Besides- a dress like this probably covers a multiplicity of flaws- as could the Marchesa! But Olivia Wilde has no flaws. She could have been daring, and dare I say, gone a little younger, a little more modern. Heck, she just starred in Tron. What perfect inspiration! She could even have worn something like this, and blown everyone out of the water:
As it is, Emma Stone got to do that instead, and she looks exactly right- elegant, lovely, every inch a young star, emphasis on the word YOUNG. You can't see it here, but there is a huge cut out in the back of this dress- and it's sexy as hell. Note to Olivia Wilde: You've got the figure! USE IT! YOU ARE STILL YOUNG! Edge it up a little!
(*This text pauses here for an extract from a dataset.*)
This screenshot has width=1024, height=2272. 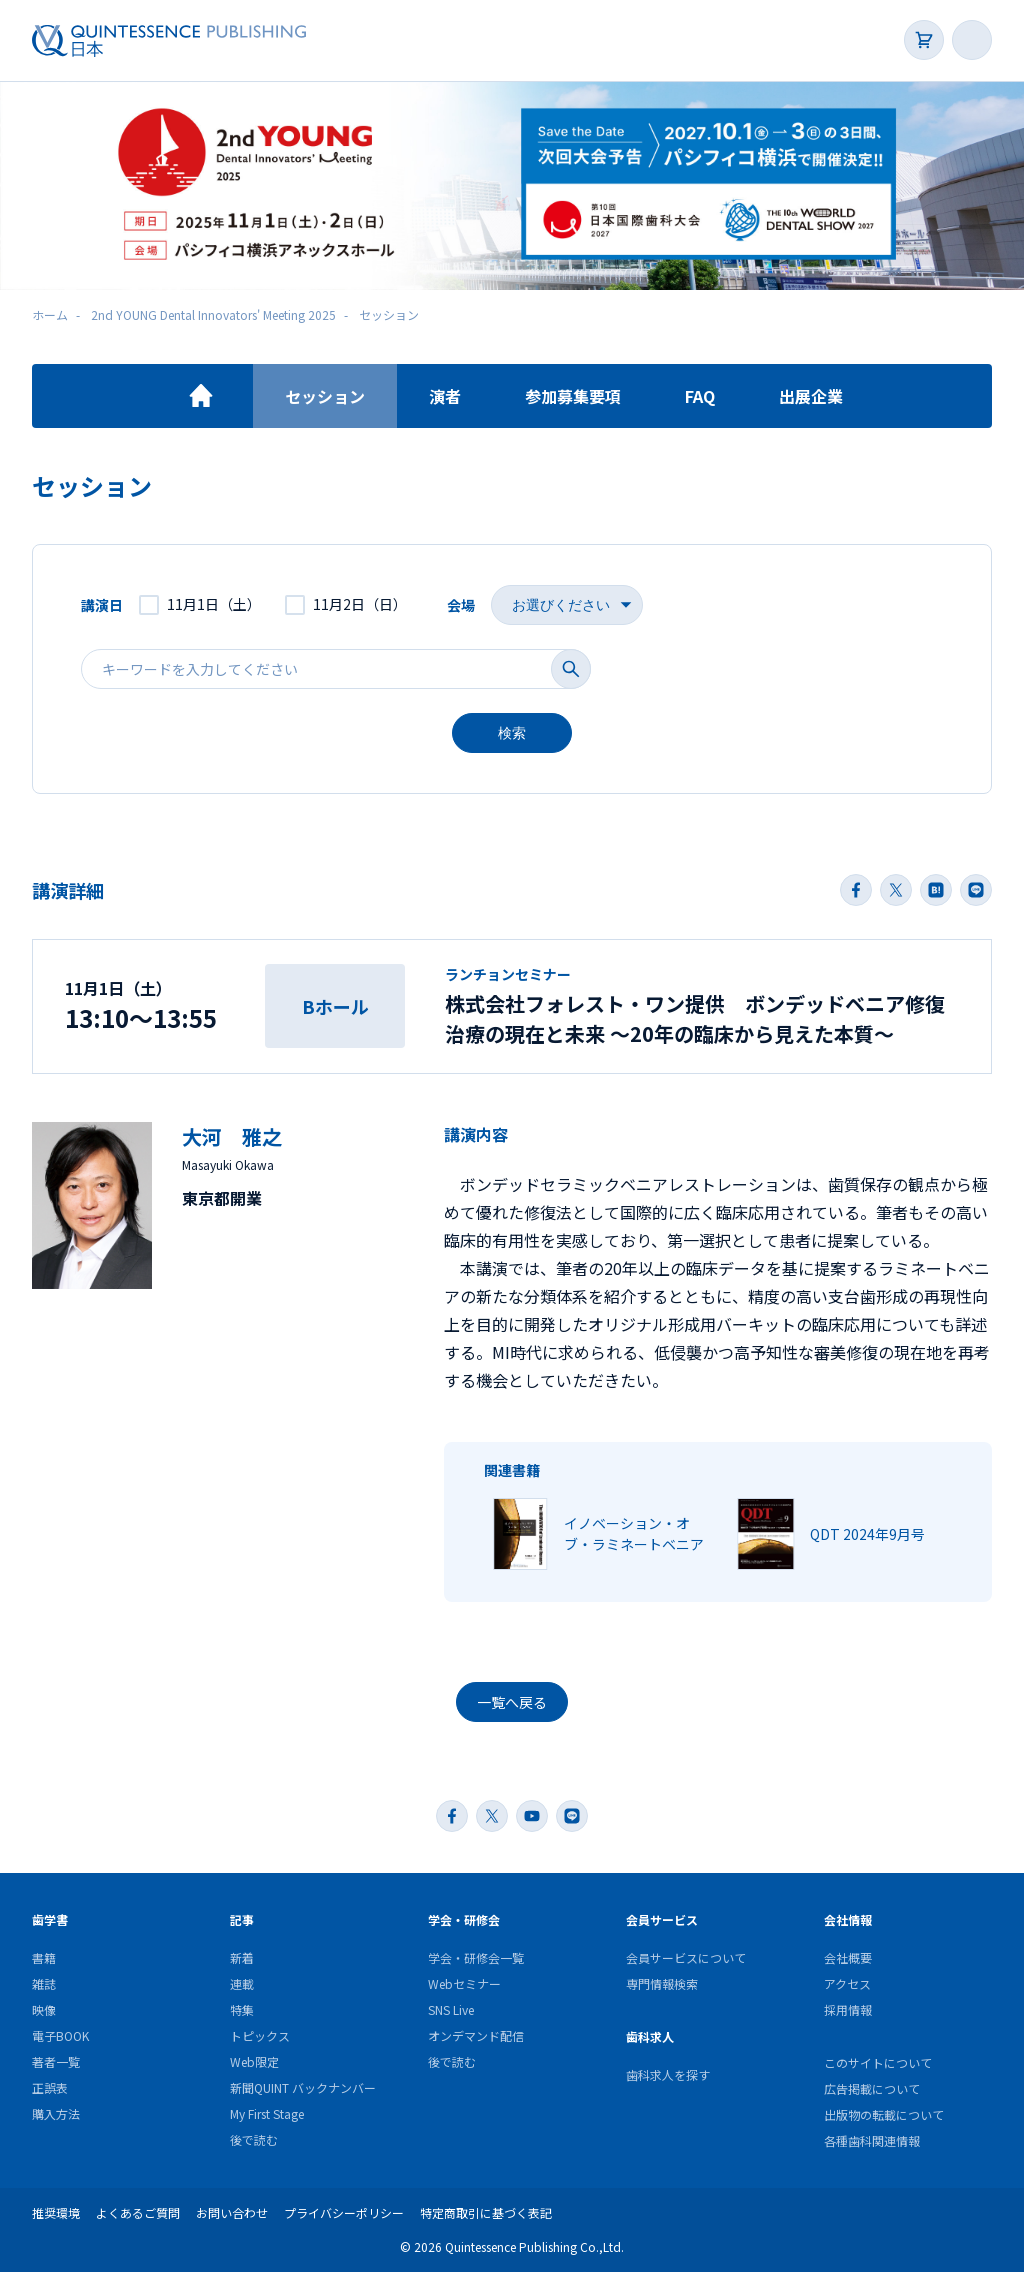 What do you see at coordinates (451, 2009) in the screenshot?
I see `SNS Live` at bounding box center [451, 2009]. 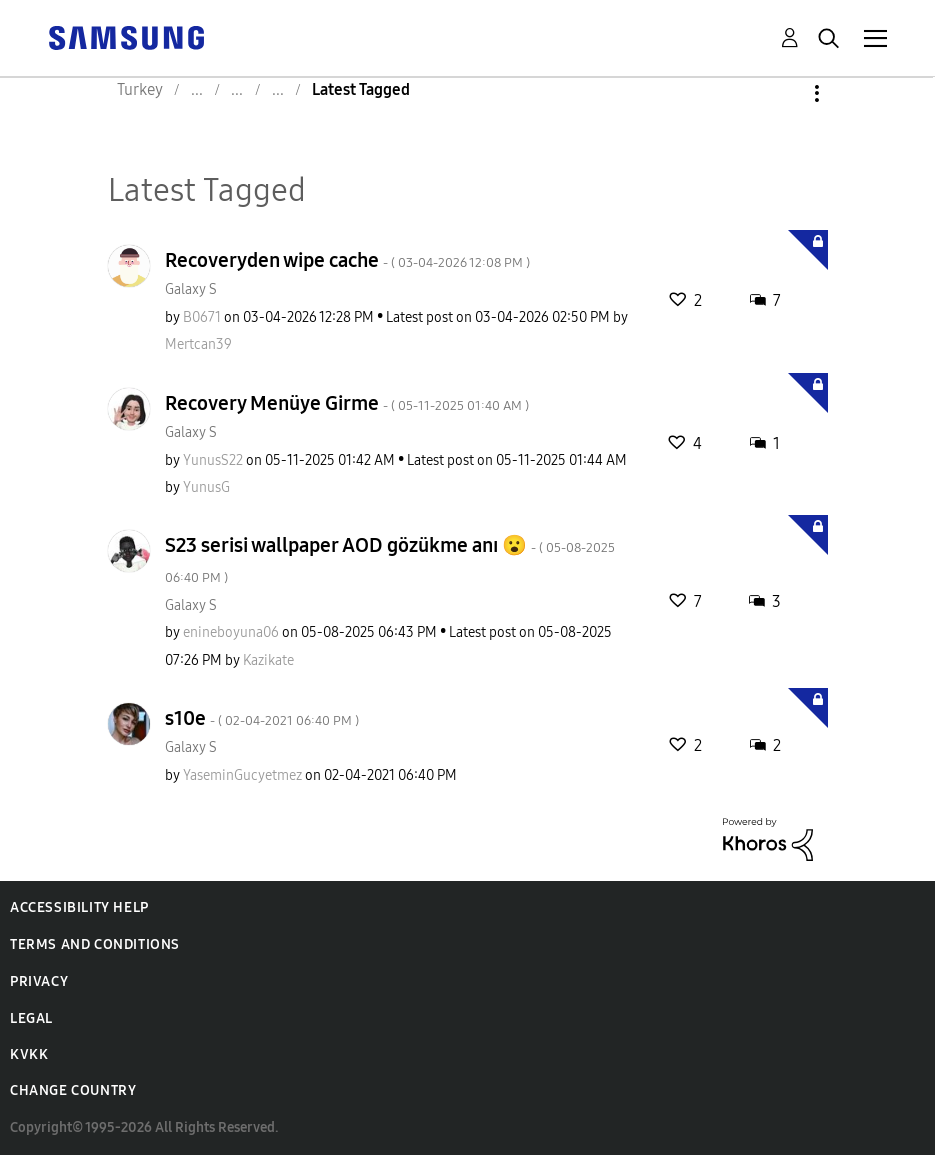 The image size is (935, 1157). What do you see at coordinates (783, 93) in the screenshot?
I see `Options [button]` at bounding box center [783, 93].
5) Ok, now the "didn't likes": Scarlett Johansson- I actually didn't mind her crazy hair, but I can't stand nude color dresses. They are so bridal and boring, on TV anyway. And the shoulder flap things are not cool. The whole look is grandma-ish, and not in a good bonkers way, but in a bad, dull, way. Also, that tattoo is "blergh";  Nicole Kidman! Why did she have to touch up her botox? She looked actually rather nice on "The View" a few weeks ago- her face moved! Now she looks like polished marble, which is weird on someone who actually has blood in her veins and skin made of cells; the less we say about J.Lo in her cheesy and matronly sheer caplet with bling, the better; and last but not least, January Jones, who looked like a cross between a lampshade and a burlesque act. She's always trying so hard to prove that she's not Betty Draper, and somehow, she fails. This is totally what Betty would wear in 2011. For advice she should see: Stone, Emma.